Example use cases¶

A couple of example use cases are described below.

We assume that the hod command is readily available in the environment; if it is not by default, maybe you should load a module first: see which hod or hanythingondemand modules are available via module avail, and load one of them using module load.

To check, just run hod without arguments, which should produce basic usage information (see hod command).

Contents

Example use cases

Common aspects¶

Configuring HOD¶

You can/should configure HOD by defining the HOD work directory and specifying which module should be loaded in the HOD job being submitted (see also Configuration options for hod create).

To configure hod batch, you can set the following environment variables:

$ export HOD_BATCH_HOD_MODULE=hanythingondemand/3.0.0-intel-2015b-Python-2.7.10
$ export HOD_BATCH_WORKDIR=$VSC_SCRATCH/hod

Likewise, for hod create:

$ export HOD_CREATE_HOD_MODULE=hanythingondemand/3.0.0-intel-2015b-Python-2.7.10
$ export HOD_CREATE_WORKDIR=$VSC_SCRATCH/hod

If HOD is being provided via an environment module, it is likely that the module provides decent default values for these already.

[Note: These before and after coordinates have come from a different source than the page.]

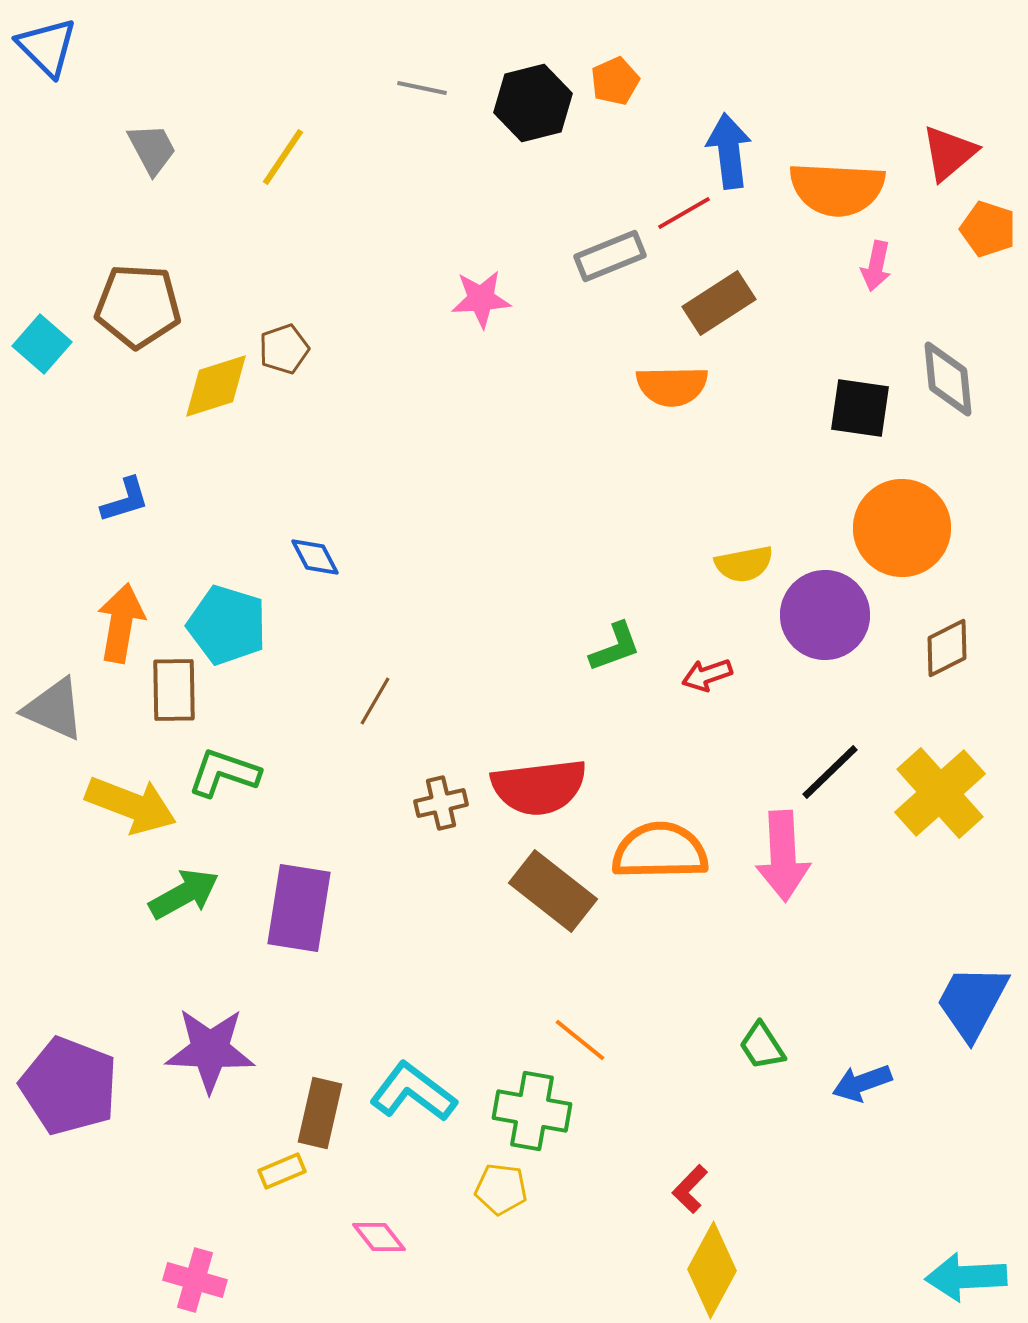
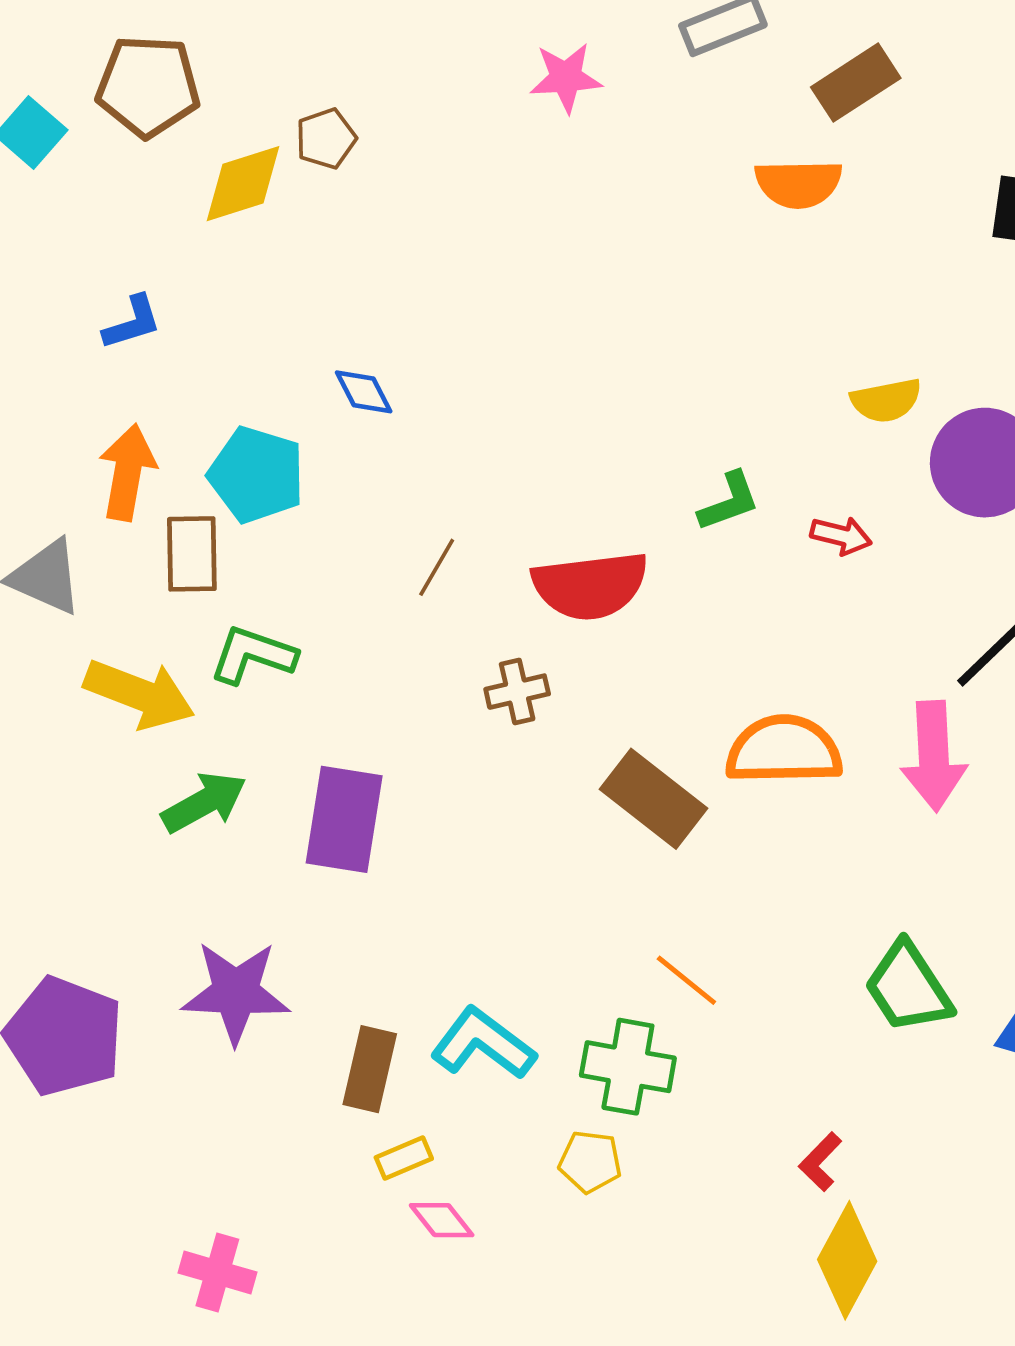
red arrow: (707, 675) -> (841, 536), turned -147
red semicircle: (539, 787) -> (590, 586), moved
green trapezoid: (762, 1046) -> (908, 988), size x1.6
yellow rectangle: (282, 1171) -> (404, 1158), moved

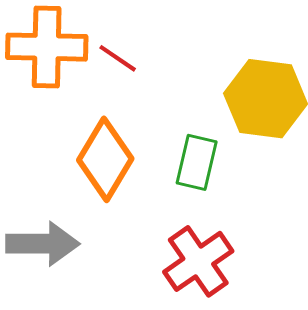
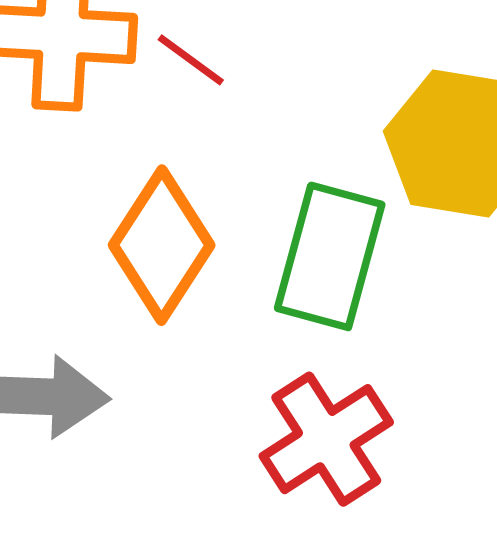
green rectangle: (197, 162) -> (330, 256), size x1.4

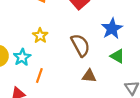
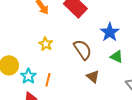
cyan star: (22, 57) -> (28, 76), moved
brown triangle: (89, 76) -> (93, 77), turned 40

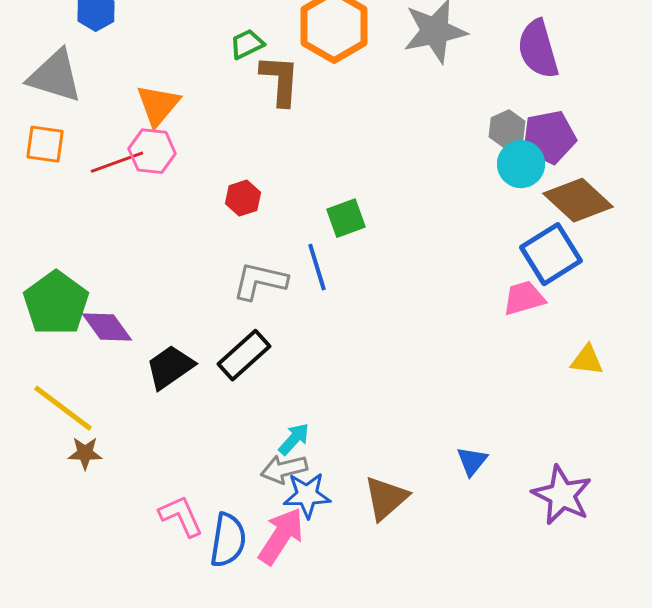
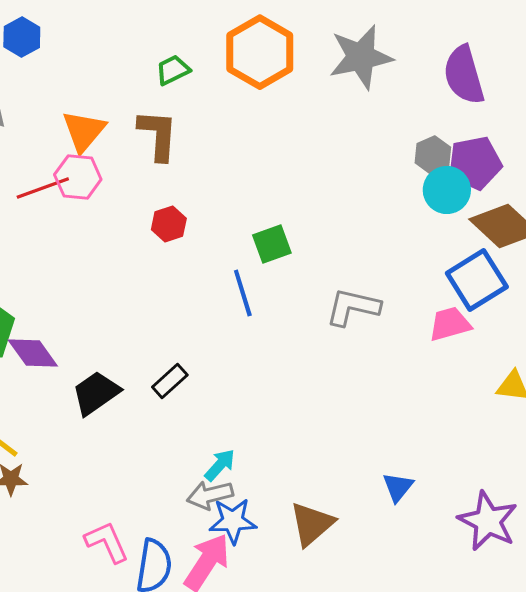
brown L-shape: (280, 80) -> (158, 135), moved
gray L-shape: (260, 281) -> (353, 307), moved
black rectangle: (244, 355) -> (170, 381), size x0.7

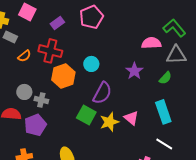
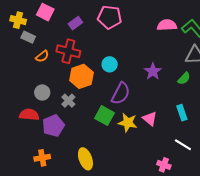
pink pentagon: (91, 17) -> (110, 17), turned 30
pink semicircle: (151, 43) -> (167, 25), moved
gray cross: (41, 100) -> (68, 101), moved, turned 32
cyan rectangle: (163, 112) -> (182, 113), size x0.7
yellow star: (109, 122) -> (128, 123), turned 30

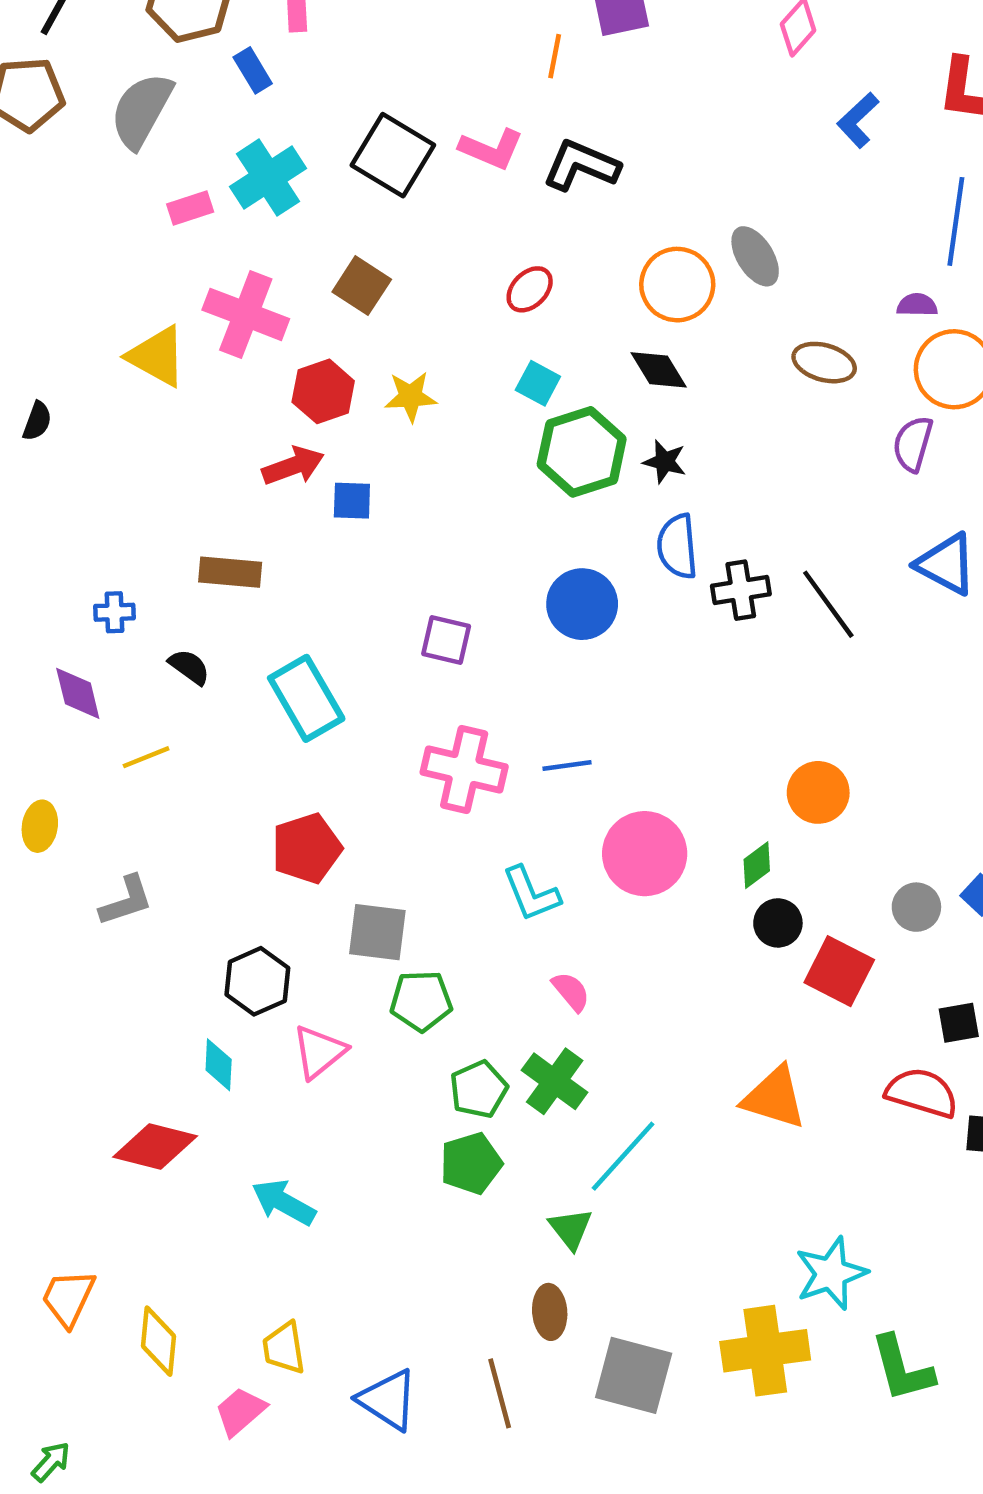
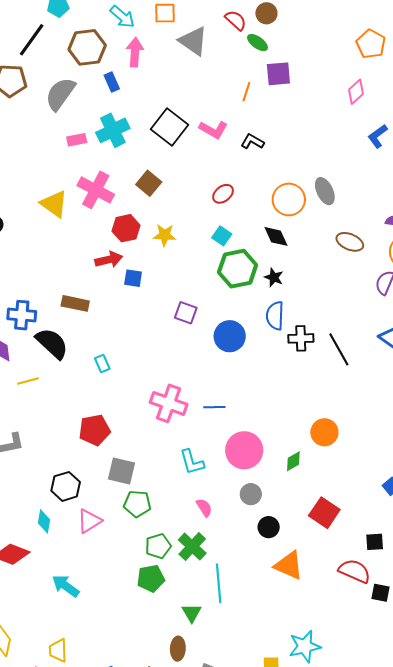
black L-shape: (581, 165) -> (252, 142), size x0.7
blue cross: (114, 612) -> (22, 315), size x1.6
purple square: (446, 640) -> (186, 313), moved
black semicircle: (189, 667) -> (52, 343), size x1.8
cyan rectangle: (306, 698) -> (102, 363), size x0.5
gray circle: (916, 907) -> (251, 494), moved
black circle: (778, 923) -> (269, 527), moved
cyan line: (623, 1156) -> (219, 583), turned -54

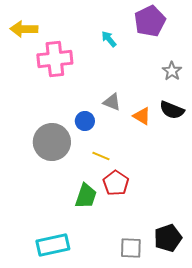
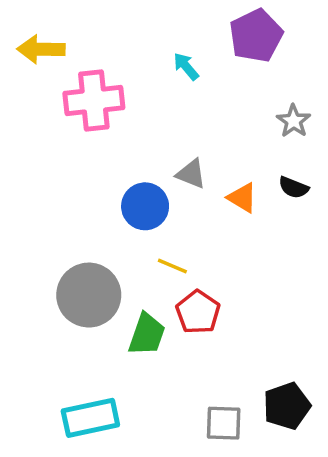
black semicircle: (172, 110) -> (294, 188), size x0.7
blue circle: (85, 121) -> (145, 206), size x1.4
gray circle: (52, 142) -> (89, 295), moved

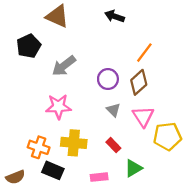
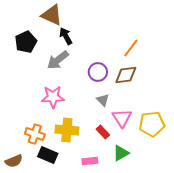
black arrow: (115, 16) -> (66, 36), moved, turned 42
brown diamond: (139, 82) -> (126, 75), turned 35
pink triangle: (143, 116) -> (122, 118), moved

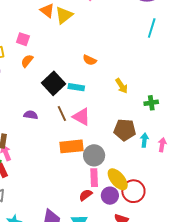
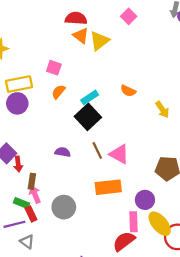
yellow arrow: (122, 86) -> (162, 110), moved
cyan rectangle: (76, 87) -> (90, 97), moved, turned -42
gray circle: (94, 155) -> (64, 207), moved
red semicircle: (86, 195) -> (124, 241), size x1.5
purple circle: (110, 196) -> (145, 200), moved

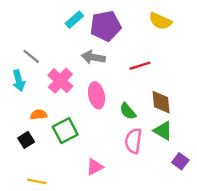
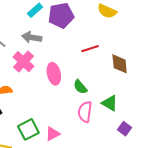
gray arrow: (93, 57) -> (32, 37), moved
brown diamond: (161, 102) -> (120, 64), moved
green square: (65, 131) -> (28, 129), moved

The examples below will assume that this configuration is in place already.

Available distributions¶

To get an overview of readily available HOD distributions, to select a value to specify to --dist, use hod dists (slightly trimmed output):

$ hod dists
* HBase-1.0.2
    modules: HBase/1.0.2, Hadoop/2.6.0-cdh5.4.5-native
...
* Hadoop-2.6.0-cdh5.4.5-native
    modules: Hadoop/2.6.0-cdh5.4.5-native
...
* Jupyter-notebook-5.1.0
    modules: Hadoop/2.6.0-cdh5.8.0-native, Spark/2.0.0, IPython/5.1.0-intel-2016b-Python-2.7.12, matplotlib/1.5.1-intel-2016b-Python-2.7.12

Interactively using a Hadoop cluster¶

To interactively use an HOD cluster, you should

create an HOD cluster, using hod create
connect to it once it is up and running, using hod connect
execute your commands

See the example below for more details; basic usage information for hod create is available at hod create.

Using `screen`¶

To interactively start commands that may require some time to finish, we strongly recommended starting a so-called screen session after connecting to the HOD cluster.

Basic usage:

to start a screen session, simply the screen command; to specify a name for the session, use screen -S <name>
to get an overview of running screen sessions, use screen -ls
to detach from a screen session, with the option to later reattach to it, us the Ctrl-A-D key combination.
to end a screen session, simply type exit (no reattaching possible later!)
to reconnect to a screen session, use screen -r <name>; or simply use screen -r if there’s only one running screen session

More information about screen is available at http://www.gnu.org/software/screen/manual/screen.html.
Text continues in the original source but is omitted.